◆ Problem to work on
Ignoring the pictures, copy the data exactly.

Collected data:
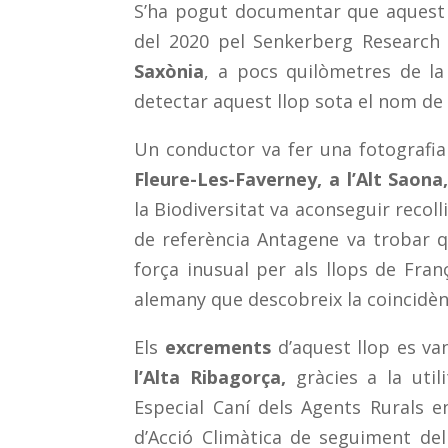
S’ha pogut documentar que aquest l
del 2020 pel Senkerberg Research 
Saxònia
, a pocs quilòmetres de la 
detectar aquest llop sota el nom d
Un conductor va fer una fotografia
Fleure-Les-Faverney, a l’Alt Saona
la Biodiversitat va aconseguir recolli
de referència Antagene va trobar q
força inusual per als llops de Fran
alemany que descobreix la coincidè
Els
excrements
d’aquest llop es va
l’Alta Ribagorça,
gràcies a la util
Especial Caní dels Agents Rurals 
d’Acció Climàtica de seguiment del 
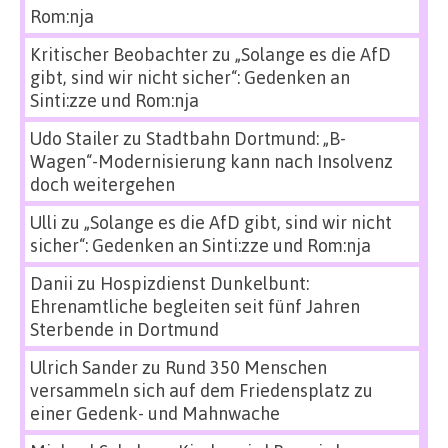
Rom:nja
Kritischer Beobachter
zu
„Solange es die AfD
gibt, sind wir nicht sicher“: Gedenken an
Sinti:zze und Rom:nja
Udo Stailer
zu
Stadtbahn Dortmund: „B-
Wagen“-Modernisierung kann nach Insolvenz
doch weitergehen
Ulli
zu
„Solange es die AfD gibt, sind wir nicht
sicher“: Gedenken an Sinti:zze und Rom:nja
Danii
zu
Hospizdienst Dunkelbunt:
Ehrenamtliche begleiten seit fünf Jahren
Sterbende in Dortmund
Ulrich Sander
zu
Rund 350 Menschen
versammeln sich auf dem Friedensplatz zu
einer Gedenk- und Mahnwache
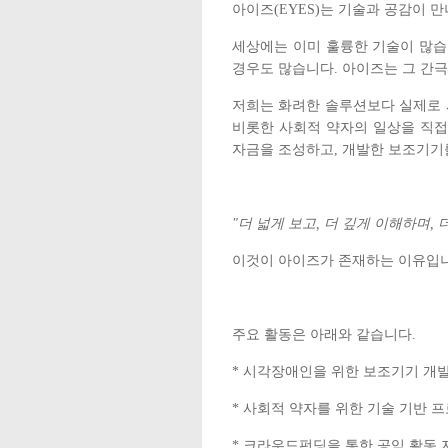
아이즈(EYES)는 기술과 공감이 
세상에는 이미 훌륭한 기술이 많습
경우도 많습니다. 아이즈는 그 간
저희는 화려한 솔루션보다 실제로 
비롯한 사회적 약자의 일상을 직접
자금을 조성하고, 개발한 보조기기
"
더 넓게 보고, 더 깊게 이해하며,
이것이 아이즈가 존재하는 이유입니
주요 활동은 아래와 같습니다.
* 시각장애인을 위한 보조기기 개발
* 사회적 약자를 위한 기술 기반 
* 크라우드펀딩을 통한 공익 활동 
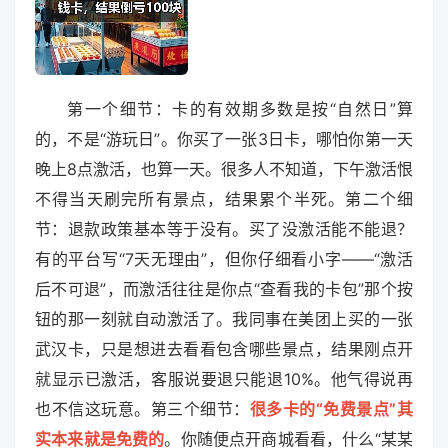
第一个细节：卡的有效期多数是按“自然日”算
的，不是“游玩日”。你买了一张3日卡，哪怕你第一天
晚上8点激活，也算一天。很多人不知道，下午激活恨
不得当天刷完所有景点，结果累个半死。第二个细
节：退款政策基本等于没有。买了没激活能不能退？
有的平台写“7天无理由”，但你仔细看小字——“激活
后不可退”，而激活往往是你点“查看我的卡包”那个按
钮的那一刻就自动激活了。我同事在美团上买的一张
武汉卡，只是想进去看看包含哪些景点，结果刚点开
就显示已激活，客服说要退只能退10%。他气得说再
也不信这玩意。第三个细节：
很多卡的“免费景点”其
实本来就是免费的
。你随便点开商城看看，什么“某某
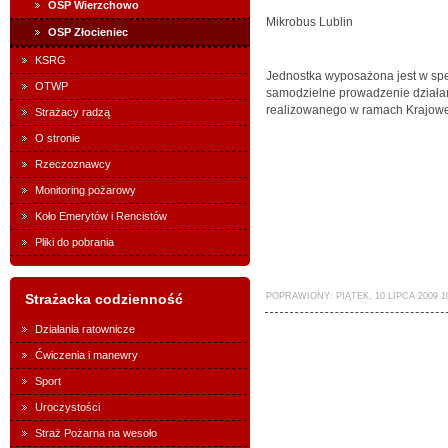
OSP Wierzchowo
Mikrobus Lublin
OSP Złocieniec
KSRG
Jednostka wyposażona jest w spec
OTWP
samodzielne prowadzenie działań
realizowanego w ramach Krajowe
Strażacy radzą
O stronie
Rzeczoznawcy
Monitoring pożarowy
Koło Emerytów i Rencistów
Pliki do pobrania
Strażacka codzienność
POPRAWIONY: PIĄTEK, 10 LIPCA 2009 1
Działania ratownicze
Ćwiczenia i manewry
Sport
Uroczystości
Straż Pożarna na wesoło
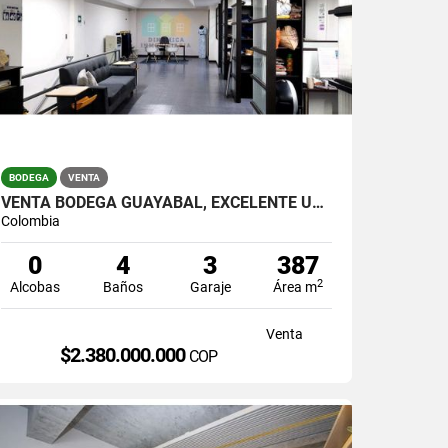
BODEGA
VENTA
VENTA BODEGA GUAYABAL, EXCELENTE UBICACION EN MALL INDUSTRIAL
Colombia
0
4
3
387
2
Alcobas
Baños
Garaje
Área m
Venta
$2.380.000.000
COP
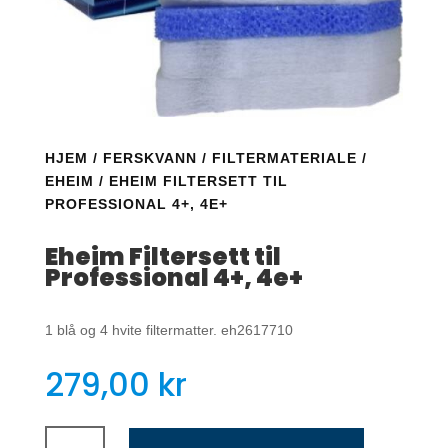
HJEM
/
FERSKVANN
/
FILTERMATERIALE
/
EHEIM
/ EHEIM FILTERSETT TIL
PROFESSIONAL 4+, 4E+
Eheim Filtersett til
Professional 4+, 4e+
1 blå og 4 hvite filtermatter. eh2617710
279,00
kr
Eheim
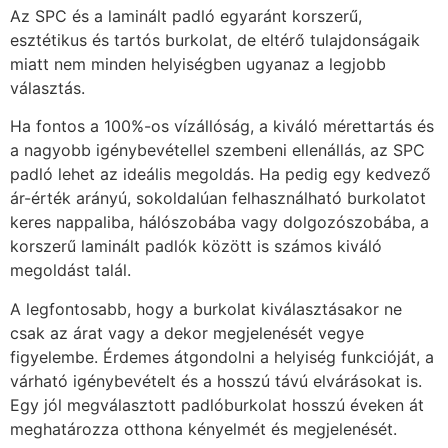
Az SPC és a laminált padló egyaránt korszerű,
esztétikus és tartós burkolat, de eltérő tulajdonságaik
miatt nem minden helyiségben ugyanaz a legjobb
választás.
Ha fontos a 100%-os vízállóság, a kiváló mérettartás és
a nagyobb igénybevétellel szembeni ellenállás, az SPC
padló lehet az ideális megoldás. Ha pedig egy kedvező
ár-érték arányú, sokoldalúan felhasználható burkolatot
keres nappaliba, hálószobába vagy dolgozószobába, a
korszerű laminált padlók között is számos kiváló
megoldást talál.
A legfontosabb, hogy a burkolat kiválasztásakor ne
csak az árat vagy a dekor megjelenését vegye
figyelembe. Érdemes átgondolni a helyiség funkcióját, a
várható igénybevételt és a hosszú távú elvárásokat is.
Egy jól megválasztott padlóburkolat hosszú éveken át
meghatározza otthona kényelmét és megjelenését.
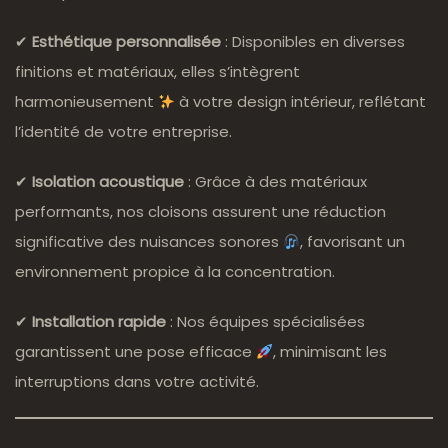
✔
Esthétique personnalisée
: Disponibles en diverses
finitions et matériaux, elles s’intègrent
harmonieusement
à votre design intérieur, reflétant
l’identité de votre entreprise.
✔
Isolation acoustique
: Grâce à des matériaux
performants, nos cloisons assurent une réduction
significative des nuisances sonores
, favorisant un
environnement propice à la concentration.
✔
Installation rapide
: Nos équipes spécialisées
garantissent une pose efficace
, minimisant les
interruptions dans votre activité.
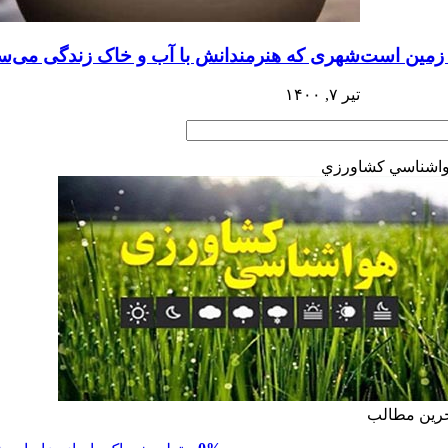
 زمین است
شهری که هنرمندانش با آب و خاک زندگی می‌سا
تیر ۷, ۱۴۰۰
اشناسي كشاورزي
رين مطالب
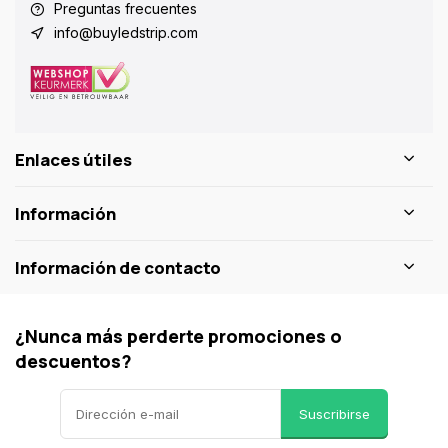
Preguntas frecuentes
info@buyledstrip.com
Enlaces útiles
Información
Información de contacto
¿Nunca más perderte promociones o
descuentos?
Suscribirse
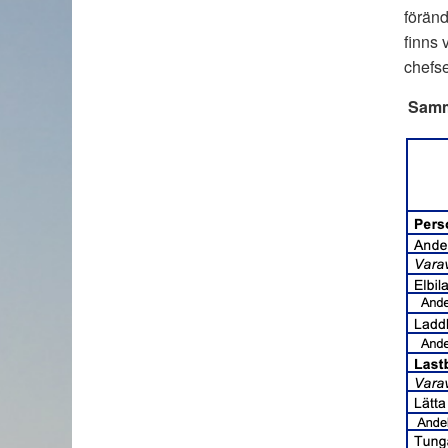
föränd
finns 
chefs
Samma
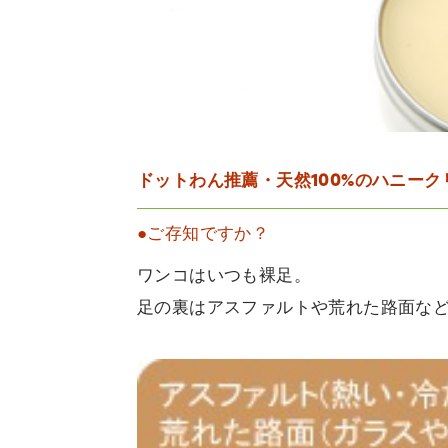
ドットわん推薦・天然100%のハニーク
●ご存知ですか？
ワンコはいつも裸足。
足の裏はアスファルトや荒れた路面な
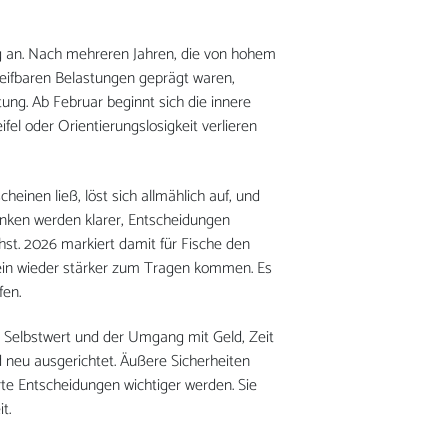
g an. Nach mehreren Jahren, die von hohem
reifbaren Belastungen geprägt waren,
tung. Ab Februar beginnt sich die innere
el oder Orientierungslosigkeit verlieren
einen ließ, löst sich allmählich auf, und
danken werden klarer, Entscheidungen
st. 2026 markiert damit für Fische den
sein wieder stärker zum Tragen kommen. Es
fen.
, Selbstwert und der Umgang mit Geld, Zeit
 neu ausgerichtet. Äußere Sicherheiten
rte Entscheidungen wichtiger werden. Sie
t.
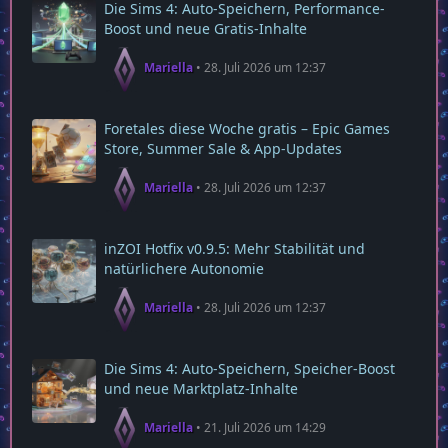
Die Sims 4: Auto-Speichern, Performance-
Boost und neue Gratis-Inhalte
Mariella
28. Juli 2026 um 12:37
Foretales diese Woche gratis – Epic Games
Store, Summer Sale & App‑Updates
Mariella
28. Juli 2026 um 12:37
inZOI Hotfix v0.9.5: Mehr Stabilität und
natürlichere Autonomie
Mariella
28. Juli 2026 um 12:37
Die Sims 4: Auto‑Speichern, Speicher‑Boost
und neue Marktplatz‑Inhalte
Mariella
21. Juli 2026 um 14:29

◆ Exercise response
S’ha pogut documentar que aquest l
del 2020 pel Senkerberg Research 
Saxònia
, a pocs quilòmetres de la 
detectar aquest llop sota el nom d
Un conductor va fer una fotografia
Fleure-Les-Faverney, a l’Alt Saona
la Biodiversitat va aconseguir recolli
de referència Antagene va trobar q
força inusual per als llops de Fran
alemany que descobreix la coincidè
Els
excrements
d’aquest llop es va
l’Alta Ribagorça,
gràcies a la util
Especial Caní dels Agents Rurals 
d’Acció Climàtica de seguiment del 
Rom:nja
Kritischer Beobachter
zu
„Solange es die AfD
gibt, sind wir nicht sicher“: Gedenken an
Sinti:zze und Rom:nja
Udo Stailer
zu
Stadtbahn Dortmund: „B-
Wagen“-Modernisierung kann nach Insolvenz
doch weitergehen
Ulli
zu
„Solange es die AfD gibt, sind wir nicht
sicher“: Gedenken an Sinti:zze und Rom:nja
Danii
zu
Hospizdienst Dunkelbunt:
Ehrenamtliche begleiten seit fünf Jahren
Sterbende in Dortmund
Ulrich Sander
zu
Rund 350 Menschen
versammeln sich auf dem Friedensplatz zu
einer Gedenk- und Mahnwache
아이즈(EYES)는 기술과 공감이 
세상에는 이미 훌륭한 기술이 많습
경우도 많습니다. 아이즈는 그 간
저희는 화려한 솔루션보다 실제로 
비롯한 사회적 약자의 일상을 직접
자금을 조성하고, 개발한 보조기기
"
더 넓게 보고, 더 깊게 이해하며,
이것이 아이즈가 존재하는 이유입니
주요 활동은 아래와 같습니다.
* 시각장애인을 위한 보조기기 개발
* 사회적 약자를 위한 기술 기반 
* 크라우드펀딩을 통한 공익 활동 
第一个细节：卡的有效期多数是按“自然日”算
的，不是“游玩日”。你买了一张3日卡，哪怕你第一天
晚上8点激活，也算一天。很多人不知道，下午激活恨
不得当天刷完所有景点，结果累个半死。第二个细
节：退款政策基本等于没有。买了没激活能不能退？
有的平台写“7天无理由”，但你仔细看小字——“激活
后不可退”，而激活往往是你点“查看我的卡包”那个按
钮的那一刻就自动激活了。我同事在美团上买的一张
武汉卡，只是想进去看看包含哪些景点，结果刚点开
就显示已激活，客服说要退只能退10%。他气得说再
也不信这玩意。第三个细节：
很多卡的“免费景点”其
实本来就是免费的
。你随便点开商城看看，什么“某某
OSP Wierzchowo
Mikrobus Lublin
OSP Złocieniec
KSRG
Jednostka wyposażona jest w spec
OTWP
samodzielne prowadzenie działań
realizowanego w ramach Krajowe
Strażacy radzą
O stronie
Rzeczoznawcy
Monitoring pożarowy
Koło Emerytów i Rencistów
Pliki do pobrania
Strażacka codzienność
POPRAWIONY: PIĄTEK, 10 LIPCA 2009 1
Działania ratownicze
Ćwiczenia i manewry
Sport
Uroczystości
Straż Pożarna na wesoło
BODEGA
VENTA
VENTA BODEGA GUAYABAL, EXCELENTE UBICACION EN MALL INDUSTRIAL
Colombia
0
4
3
387
2
Alcobas
Baños
Garaje
Área m
Venta
$2.380.000.000
COP
HJEM
/
FERSKVANN
/
FILTERMATERIALE
/
EHEIM
/ EHEIM FILTERSETT TIL
PROFESSIONAL 4+, 4E+
Eheim Filtersett til
Professional 4+, 4e+
1 blå og 4 hvite filtermatter. eh2617710
279,00
kr
Eheim
Az SPC és a laminált padló egyaránt korszerű,
esztétikus és tartós burkolat, de eltérő tulajdonságaik
miatt nem minden helyiségben ugyanaz a legjobb
választás.
Ha fontos a 100%-os vízállóság, a kiváló mérettartás és
a nagyobb igénybevétellel szembeni ellenállás, az SPC
padló lehet az ideális megoldás. Ha pedig egy kedvező
ár-érték arányú, sokoldalúan felhasználható burkolatot
keres nappaliba, hálószobába vagy dolgozószobába, a
korszerű laminált padlók között is számos kiváló
megoldást talál.
A legfontosabb, hogy a burkolat kiválasztásakor ne
csak az árat vagy a dekor megjelenését vegye
figyelembe. Érdemes átgondolni a helyiség funkcióját, a
várható igénybevételt és a hosszú távú elvárásokat is.
Egy jól megválasztott padlóburkolat hosszú éveken át
meghatározza otthona kényelmét és megjelenését.
✔
Esthétique personnalisée
: Disponibles en diverses
finitions et matériaux, elles s’intègrent
harmonieusement
à votre design intérieur, reflétant
l’identité de votre entreprise.
✔
Isolation acoustique
: Grâce à des matériaux
performants, nos cloisons assurent une réduction
significative des nuisances sonores
, favorisant un
environnement propice à la concentration.
✔
Installation rapide
: Nos équipes spécialisées
garantissent une pose efficace
, minimisant les
interruptions dans votre activité.
 زمین است
شهری که هنرمندانش با آب و خاک زندگی می‌سا
تیر ۷, ۱۴۰۰
اشناسي كشاورزي
رين مطالب
Preguntas frecuentes
info@buyledstrip.com
Enlaces útiles
Información
Información de contacto
¿Nunca más perderte promociones o
descuentos?
Suscribirse
föränd
finns 
chefs
Samma
ドットわん推薦・天然100%のハニーク
●ご存知ですか？
ワンコはいつも裸足。
足の裏はアスファルトや荒れた路面な
g an. Nach mehreren Jahren, die von hohem
reifbaren Belastungen geprägt waren,
tung. Ab Februar beginnt sich die innere
el oder Orientierungslosigkeit verlieren
einen ließ, löst sich allmählich auf, und
danken werden klarer, Entscheidungen
st. 2026 markiert damit für Fische den
sein wieder stärker zum Tragen kommen. Es
fen.
, Selbstwert und der Umgang mit Geld, Zeit
 neu ausgerichtet. Äußere Sicherheiten
rte Entscheidungen wichtiger werden. Sie
t.
Die Sims 4: Auto-Speichern, Performance-
Boost und neue Gratis-Inhalte
Mariella
28. Juli 2026 um 12:37
Foretales diese Woche gratis – Epic Games
Store, Summer Sale & App‑Updates
Mariella
28. Juli 2026 um 12:37
inZOI Hotfix v0.9.5: Mehr Stabilität und
natürlichere Autonomie
Mariella
28. Juli 2026 um 12:37
Die Sims 4: Auto‑Speichern, Speicher‑Boost
und neue Marktplatz‑Inhalte
Mariella
21. Juli 2026 um 14:29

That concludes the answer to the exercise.